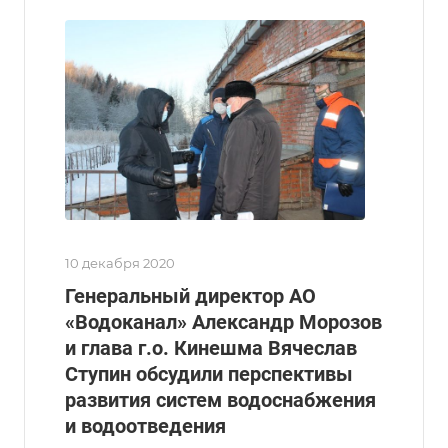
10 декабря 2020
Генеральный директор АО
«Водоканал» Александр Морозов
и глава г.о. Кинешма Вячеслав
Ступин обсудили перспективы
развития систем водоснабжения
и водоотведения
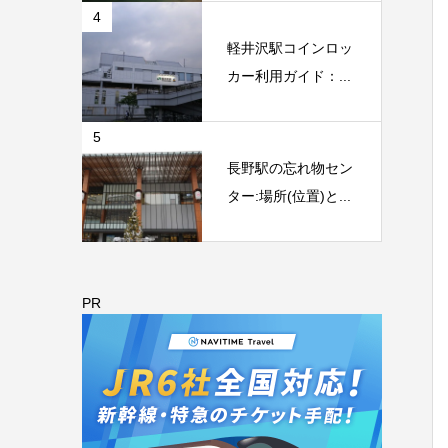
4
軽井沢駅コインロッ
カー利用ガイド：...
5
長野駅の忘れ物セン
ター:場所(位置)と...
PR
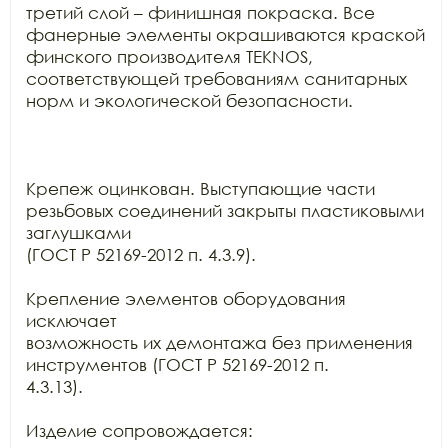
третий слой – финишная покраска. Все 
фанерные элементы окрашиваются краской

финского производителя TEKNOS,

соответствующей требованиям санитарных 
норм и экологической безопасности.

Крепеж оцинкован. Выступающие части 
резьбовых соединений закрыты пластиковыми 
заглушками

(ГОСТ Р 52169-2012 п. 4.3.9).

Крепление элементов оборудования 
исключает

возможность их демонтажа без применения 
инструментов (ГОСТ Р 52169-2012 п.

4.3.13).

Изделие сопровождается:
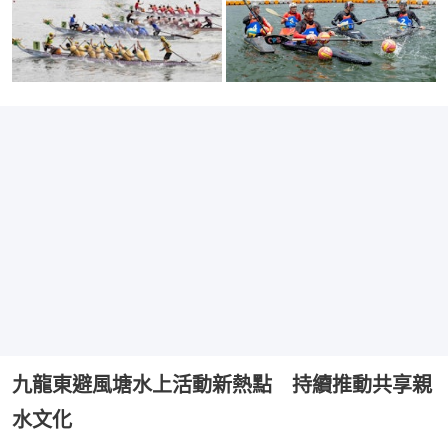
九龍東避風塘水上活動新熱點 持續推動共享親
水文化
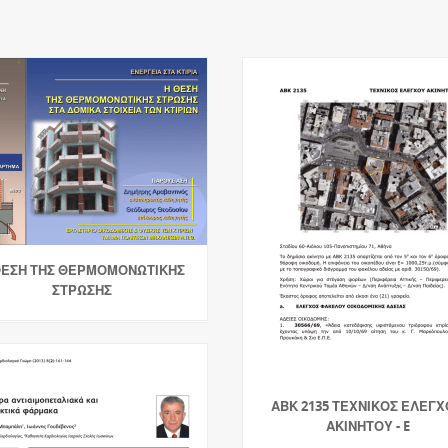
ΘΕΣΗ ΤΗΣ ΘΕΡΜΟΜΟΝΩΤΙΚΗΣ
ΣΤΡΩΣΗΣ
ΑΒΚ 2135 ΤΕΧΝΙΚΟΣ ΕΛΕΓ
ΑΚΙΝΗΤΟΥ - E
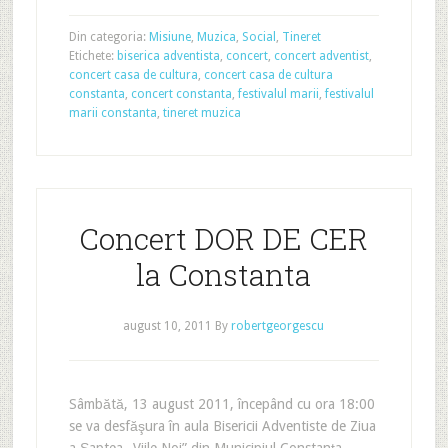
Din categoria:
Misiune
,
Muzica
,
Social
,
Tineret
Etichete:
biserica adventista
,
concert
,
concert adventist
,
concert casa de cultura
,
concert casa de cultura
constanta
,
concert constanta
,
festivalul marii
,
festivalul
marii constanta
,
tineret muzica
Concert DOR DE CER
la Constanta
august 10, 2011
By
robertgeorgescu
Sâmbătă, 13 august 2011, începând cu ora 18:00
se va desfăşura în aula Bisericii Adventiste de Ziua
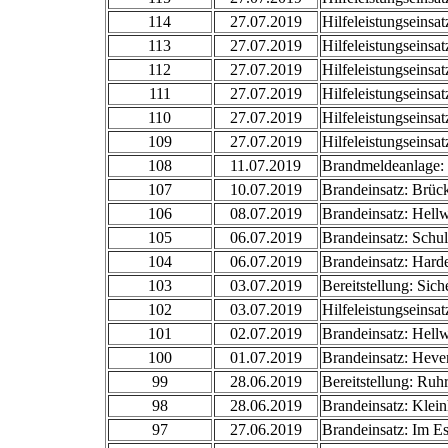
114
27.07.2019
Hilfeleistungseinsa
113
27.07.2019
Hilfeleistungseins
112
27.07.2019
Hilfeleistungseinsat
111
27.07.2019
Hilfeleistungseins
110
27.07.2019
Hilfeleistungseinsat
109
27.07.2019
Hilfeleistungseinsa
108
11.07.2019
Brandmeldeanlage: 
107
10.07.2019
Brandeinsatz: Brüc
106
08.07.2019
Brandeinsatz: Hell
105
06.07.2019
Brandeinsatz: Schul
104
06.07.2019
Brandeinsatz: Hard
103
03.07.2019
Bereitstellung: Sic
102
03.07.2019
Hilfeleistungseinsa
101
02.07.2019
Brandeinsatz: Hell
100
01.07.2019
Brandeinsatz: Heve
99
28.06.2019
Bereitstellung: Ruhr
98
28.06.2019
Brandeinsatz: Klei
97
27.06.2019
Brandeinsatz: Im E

* * *

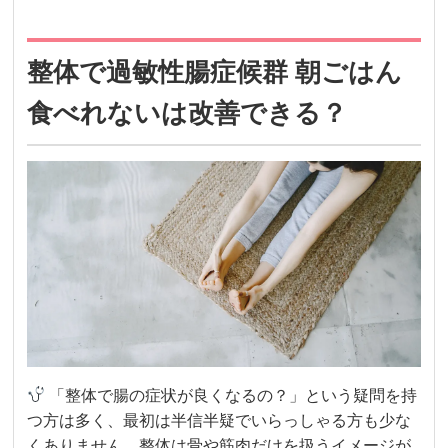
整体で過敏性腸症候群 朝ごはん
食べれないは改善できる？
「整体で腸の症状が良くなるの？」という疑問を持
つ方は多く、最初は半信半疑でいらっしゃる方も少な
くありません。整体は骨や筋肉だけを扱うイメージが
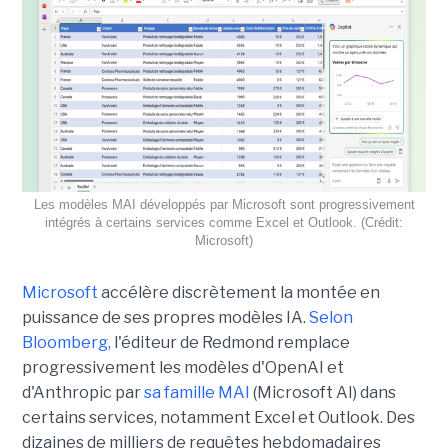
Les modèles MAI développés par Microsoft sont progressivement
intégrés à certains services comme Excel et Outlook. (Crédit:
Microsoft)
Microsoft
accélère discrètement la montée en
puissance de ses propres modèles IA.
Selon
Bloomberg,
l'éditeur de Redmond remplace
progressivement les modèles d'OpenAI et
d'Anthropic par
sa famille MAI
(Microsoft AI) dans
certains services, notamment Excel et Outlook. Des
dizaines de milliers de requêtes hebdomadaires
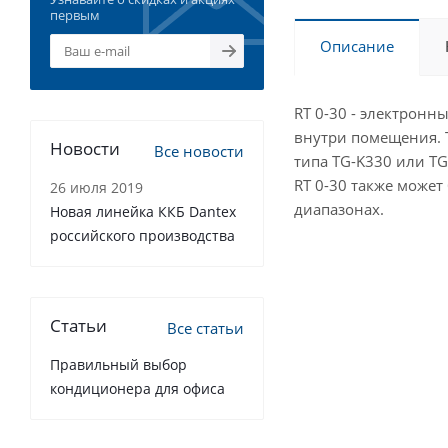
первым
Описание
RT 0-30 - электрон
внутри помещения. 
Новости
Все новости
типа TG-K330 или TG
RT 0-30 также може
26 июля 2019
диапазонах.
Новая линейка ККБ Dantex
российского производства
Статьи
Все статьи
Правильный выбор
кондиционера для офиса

YOUR OBJECTIVE: Report how many lines of the records above contain the word "august", and give only that number.

WRITTEN RESPONSE: 2